Another big part of my decision was on the people side—just how the culture resonates in every person I've met at SendGrid. Everyone exemplifies that culture. It isn’t just words on paper. This is how SendGridders are—they love SendGrid. They bleed SendGrid Blue. They are friends in addition to being colleagues. They don't think about SendGrid as just a job; they love this place. And for a guy like me looking at coming in, that's gold.

Q: How were your first 30 days at SendGrid?

A: Frenetic. Exciting. Exhausting. Those are the emotions. I have loved learning about the business from our team—what do they see as core to our success and what do I need to do to maintain and protect those things. My job and responsibility is to help support those changes.

It’s been awesome being a sponge—learning, listening, and beginning to connect the dots between the conversation and discussions. I can start to see the patterns and see where this can go.

Q: What do you see as the biggest opportunities for SendGrid? What are your top priorities?

A: There are things in our core business that we have tremendous opportunity to keep innovating around. We have delivered 15B emails a month at scale for some of the largest brands in the world. It’s an incredible starting point and there’s so much we can do to enable our customers with insight around their deliverability.

We can continue to innovate to serve our customers better than we ever have. We're at the beginning of a huge opportunity for SendGrid to offer our customers a more complete email solution.

Q: The email landscape is constantly changing. As you're getting to know the industry, what has been one of the more interesting email facts that you've learned?

A: Just how structured the industry is, and its response to fighting spam.
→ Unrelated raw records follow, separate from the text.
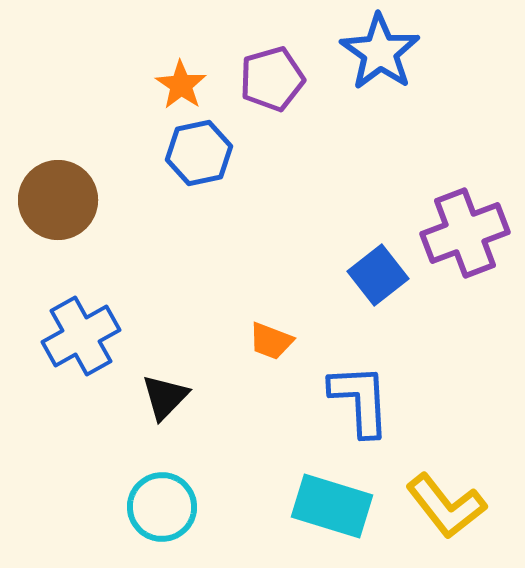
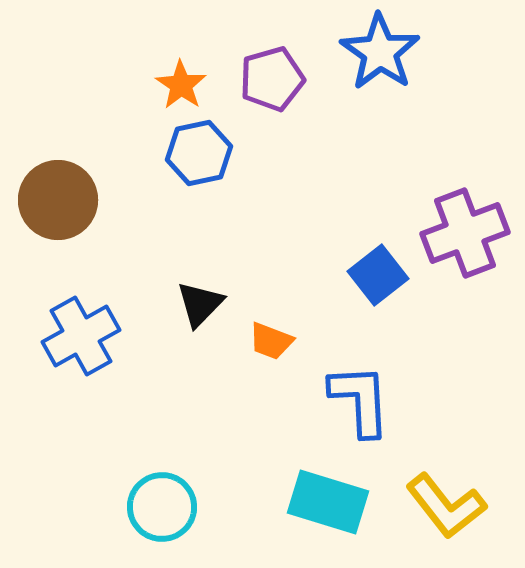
black triangle: moved 35 px right, 93 px up
cyan rectangle: moved 4 px left, 4 px up
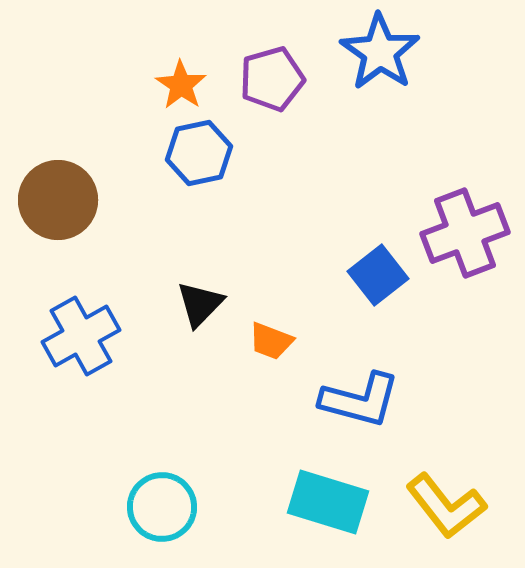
blue L-shape: rotated 108 degrees clockwise
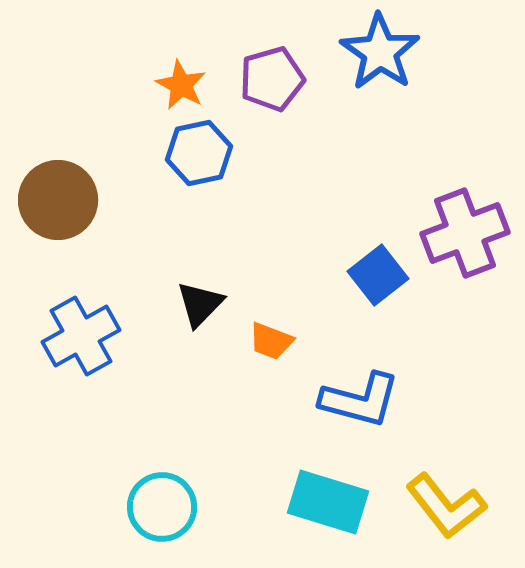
orange star: rotated 6 degrees counterclockwise
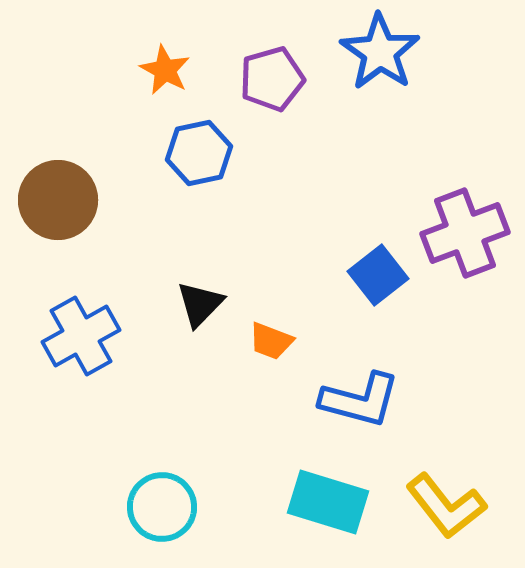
orange star: moved 16 px left, 15 px up
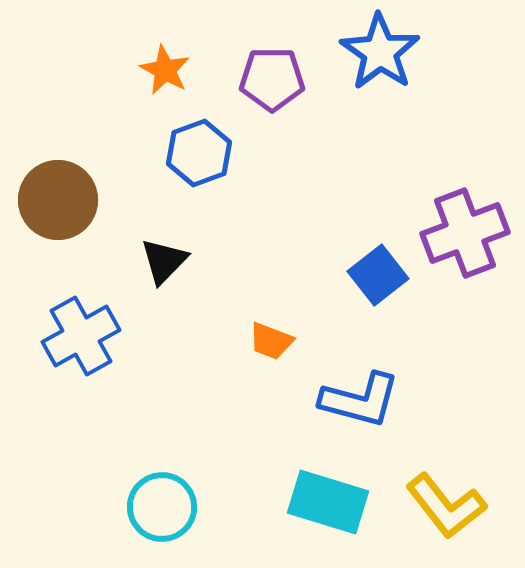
purple pentagon: rotated 16 degrees clockwise
blue hexagon: rotated 8 degrees counterclockwise
black triangle: moved 36 px left, 43 px up
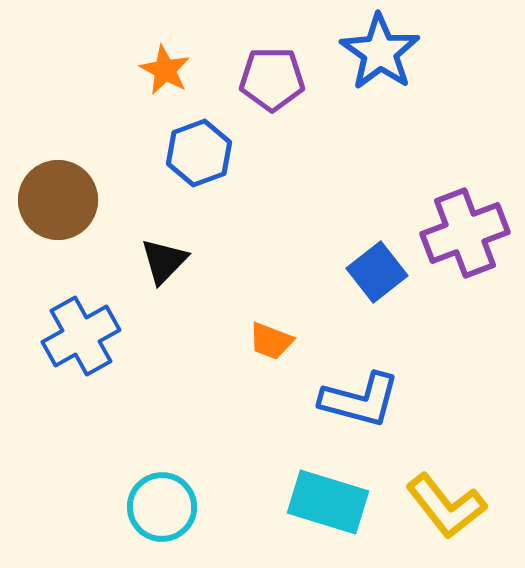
blue square: moved 1 px left, 3 px up
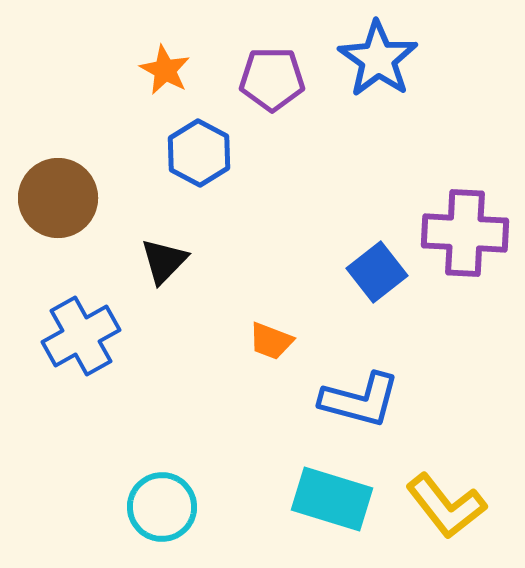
blue star: moved 2 px left, 7 px down
blue hexagon: rotated 12 degrees counterclockwise
brown circle: moved 2 px up
purple cross: rotated 24 degrees clockwise
cyan rectangle: moved 4 px right, 3 px up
Learning about some of the challenges related to deliverability and compliance has been very interesting. I was thrilled to hear about how much SendGrid has invested in helping our customers with that challenge. And in making sure that we’re one of the good guys, and we’re helping our customers be among the good guys.

Q: What kind of email recipient are you? Are you inbox zero, with all of your emails read? Or inbox overwhelmed, with lots of emails that are unread? 

A: There is no question that I’m inbox overwhelmed. I promised myself, when I came to SendGrid that I was going to change my ways...and it turns out that a leopard cannot change its spots.